Son listas de alocada coherencia, representativas del mundo moderno, pero también propias de los 80 -los años mozos de Ducca-, en los que reinaba la exacerbación, el desmadre, la salida de los moldes. Ni esta década ni aquella se caracterizan por la mesura. Yo nací en una generación, escribió Tamara Kamenszain, ¿pero quién puede zafar de esto, quién puede escribir por fuera de las marcas del colectivo del que emerge? Por lo pronto, Zulma no. En su poética, descompresión y desaforo, combinados con este corrimiento perceptivo al que nos obliga esta actualidad tan cuántica; estímulos visuales, auditivos, informativos, que parecen haber entrado por la parabólica de la autora para que su pluma devuelva una dialéctica entre el yo y el colectivo, entre el uno y el todo.

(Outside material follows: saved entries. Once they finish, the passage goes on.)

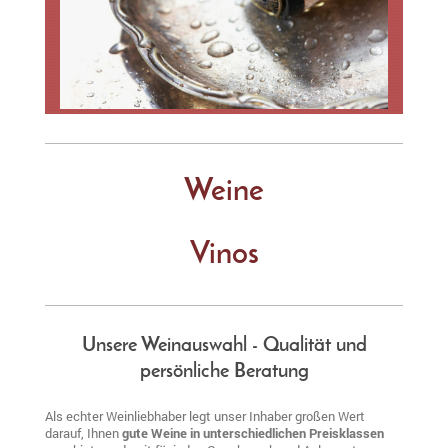
Weine
Vinos
Unsere Weinauswahl - Qualität und
persönliche Beratung
Als echter Weinliebhaber legt unser Inhaber großen Wert
darauf, Ihnen
gute Weine in unterschiedlichen Preisklassen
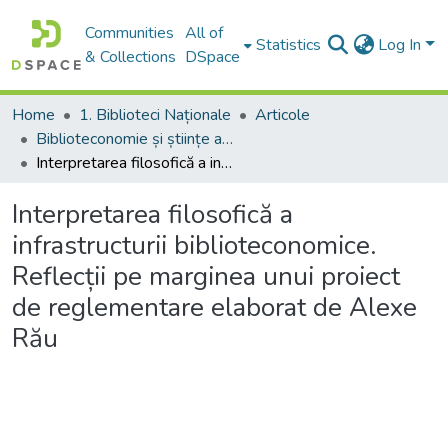
Communities
All of
Statistics
Log In
& Collections
DSpace
Home
1. Biblioteci Naționale
Articole
Biblioteconomie și științe ale informării:aspecte teoretice și generalități
Interpretarea filosofică a infrastructurii biblioteconomice. Reflecții pe marginea unui proiect de reglementare elaborat de Alexe Rău
Interpretarea filosofică a
infrastructurii biblioteconomice.
Reflecții pe marginea unui proiect
de reglementare elaborat de Alexe
Rău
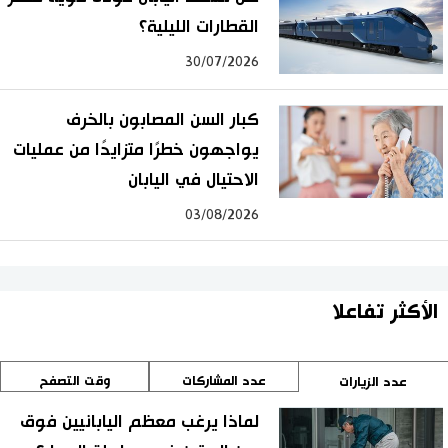
القطارات الليلية؟
30/07/2026
كبار السن المصابون بالخرف
يواجهون خطرًا متزايدًا من عمليات
الاحتيال في اليابان
03/08/2026
الأكثر تفاعلا
عدد المشاركات
وقت التصفح
عدد الزيارات
لماذا يرغب معظم اليابانيين فوق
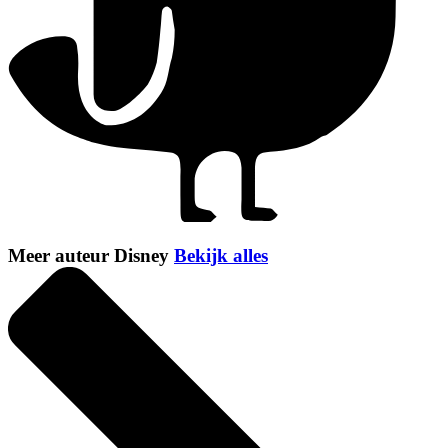
Meer auteur Disney
Bekijk alles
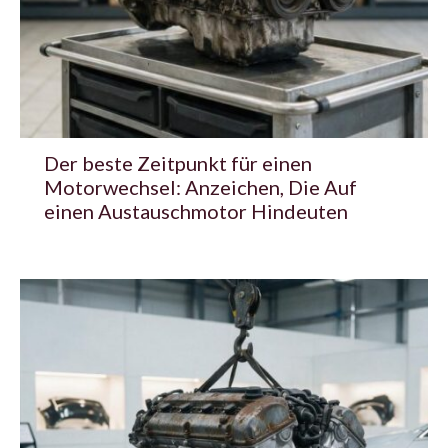
Der beste Zeitpunkt für einen
Motorwechsel: Anzeichen, Die Auf
einen Austauschmotor Hindeuten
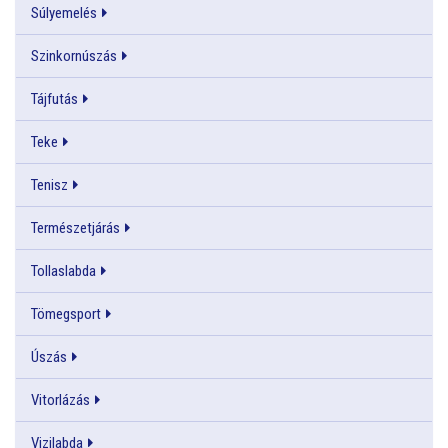
Súlyemelés
Szinkornúszás
Tájfutás
Teke
Tenisz
Természetjárás
Tollaslabda
Tömegsport
Úszás
Vitorlázás
Vizilabda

Porque acá el afuera comienza en el propio cuerpo y retorna a él, volviéndolo su caja de resonancia. Todo un zapping que construye una realidad que se filtra por los poros, aunque no lo creas, aunque pienses que te rebota o no la veas. Algo se queda pegado, como un polvito escurridizo y sutil que penetra polinizándonos el cerebro el corazón y las manos, dice en el imponente poema final. Pero hay algo más: el yo poético también cuenta en El veneno su propia novela en medio de un aluvión lingüístico que parece llevarse todo puesto. Ese yo barre la cancha, por momentos, y se queda a solas mirando su tragedia íntima. ¿Necesito un desierto paua pensar en mí? se pregunta en el último verso del poema Monte citando a Lao Tsé. El mí anhelado, el, a veces, imposible mí tragado por la madre devoradora de la infancia, atraviesa las significaciones saturadas, y reconquista su espacio, se hace un lugar en medio de la profusión del lenguaje. Es también el espacio de la palabra No, el término clave: por él, poder negarnos a la vorágine, a la inercia, al borramiento. La poesía es una forma preciosa de ponerle límite a la toxicidad, precisamente en su gesto de reapropiación del veneno, transformarlo en medicina. Dice Zulma en el final del poema Germen: ¿De donde proviene la fuerza que me sostiene? Del no.